WHAT IS REQUIRED → Your reply should be made up of every line in the records below that holds the string "Page".

↓

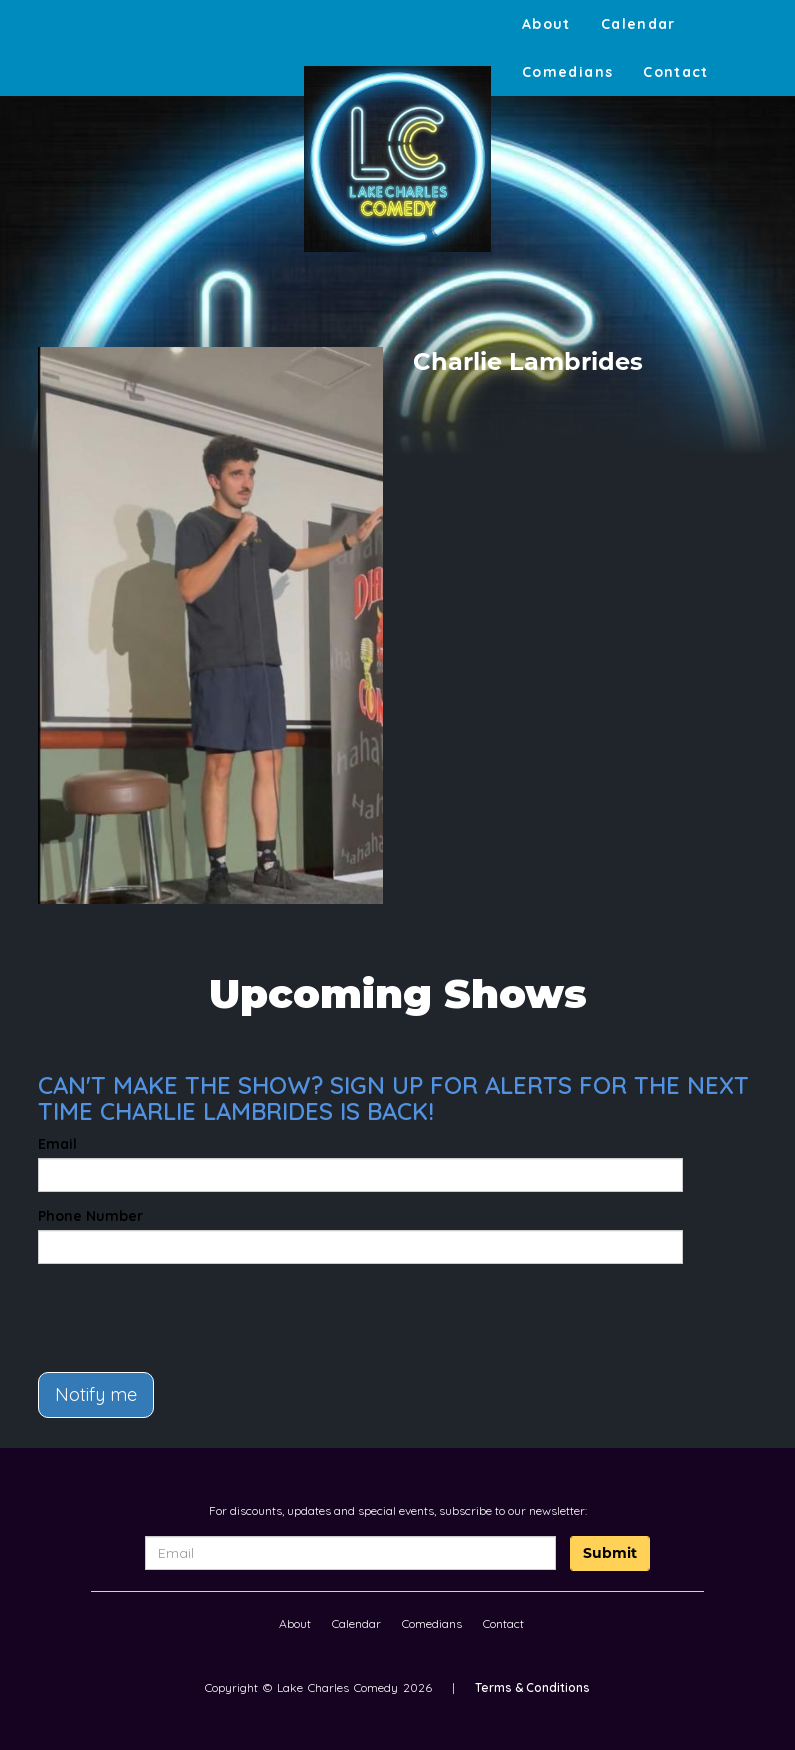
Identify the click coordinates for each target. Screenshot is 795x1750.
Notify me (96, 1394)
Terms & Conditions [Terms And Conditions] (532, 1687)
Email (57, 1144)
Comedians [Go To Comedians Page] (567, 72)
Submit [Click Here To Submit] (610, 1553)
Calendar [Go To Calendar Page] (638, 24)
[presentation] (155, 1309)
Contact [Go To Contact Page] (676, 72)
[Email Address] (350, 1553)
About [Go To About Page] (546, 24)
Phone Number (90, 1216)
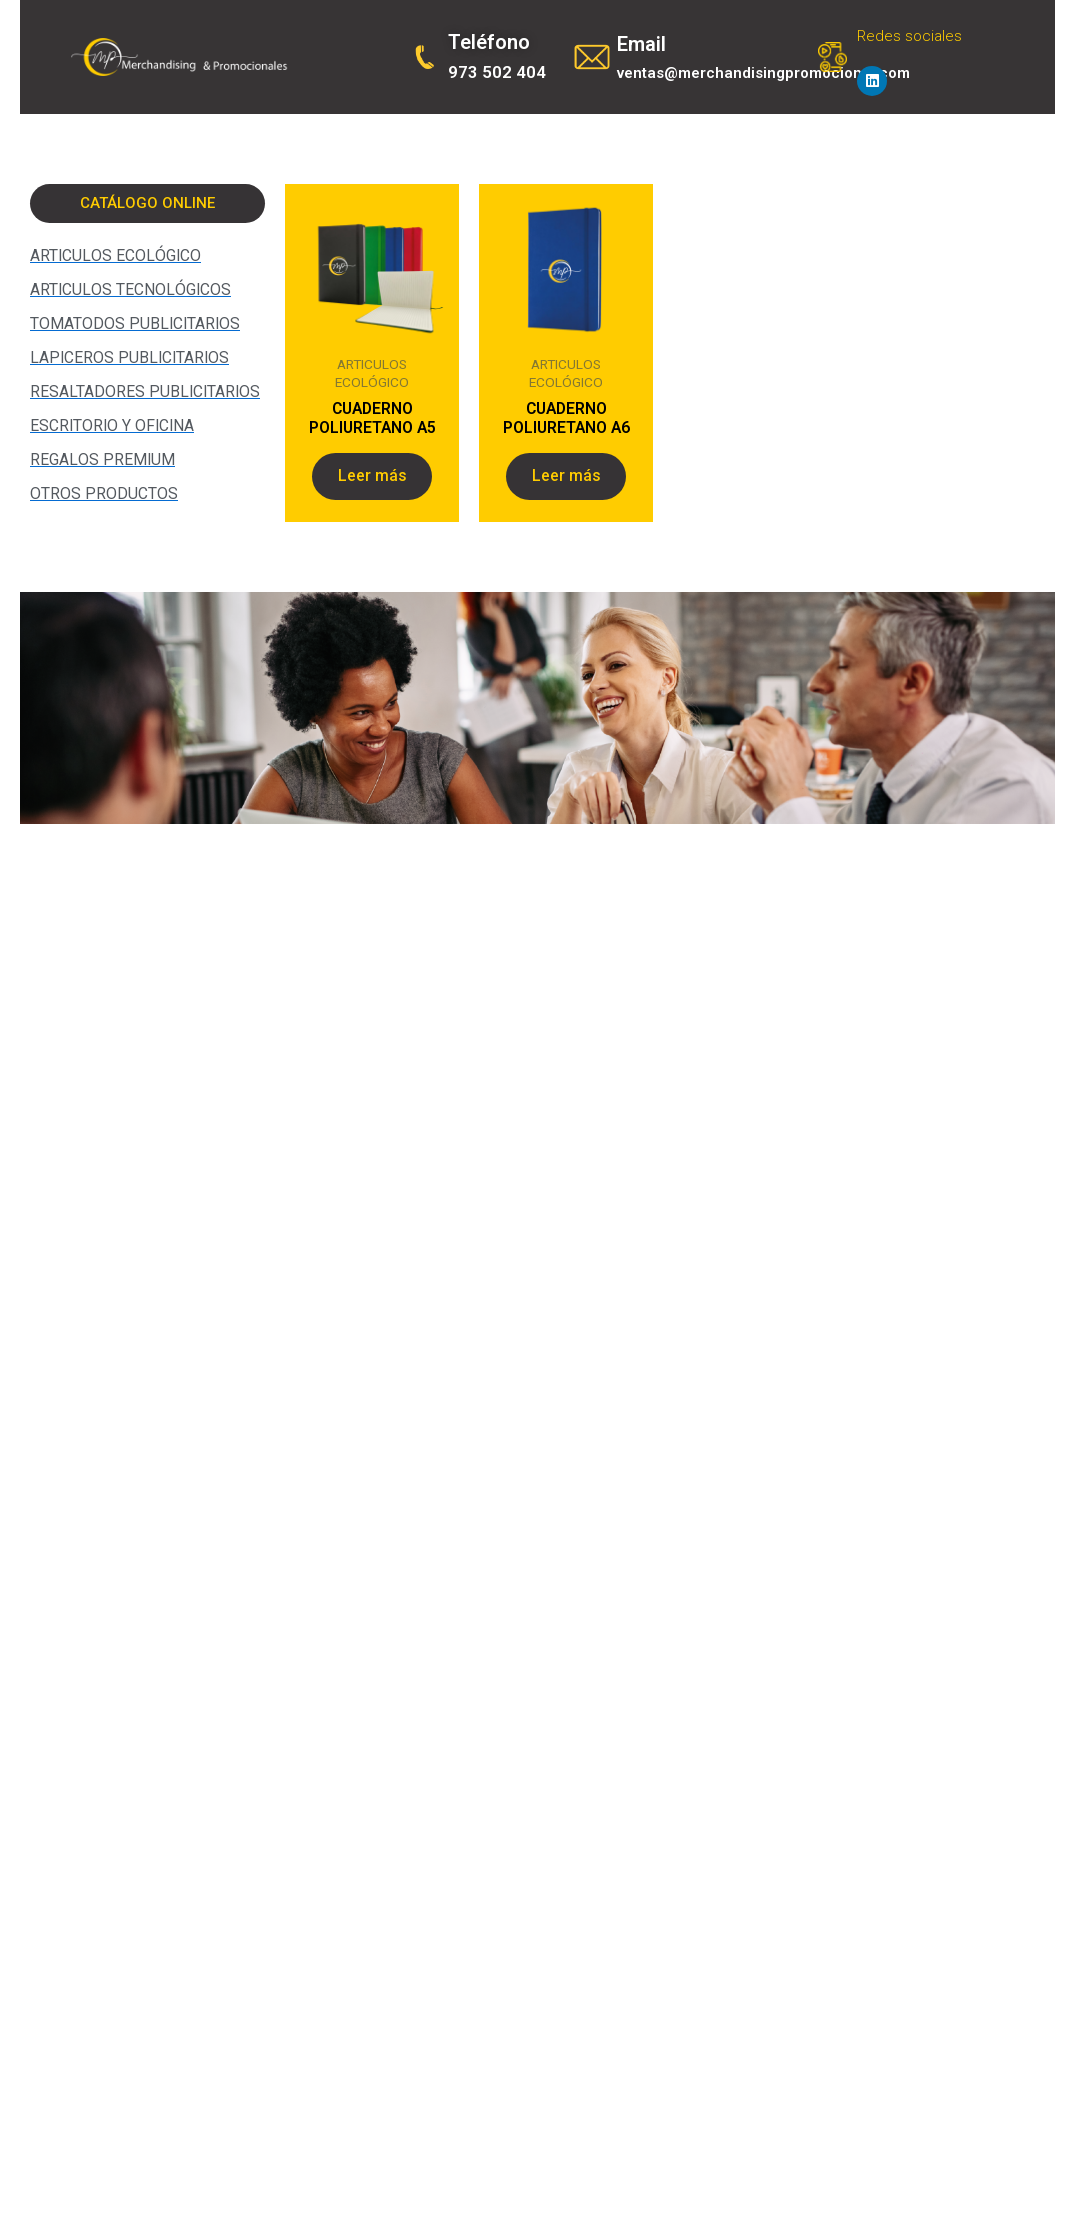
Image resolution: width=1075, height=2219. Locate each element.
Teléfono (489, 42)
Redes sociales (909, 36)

↑

EXERCISE ANSWER →
Comedians [Go To Comedians Page] (567, 72)
Calendar [Go To Calendar Page] (638, 24)
Contact [Go To Contact Page] (676, 72)
About [Go To About Page] (546, 24)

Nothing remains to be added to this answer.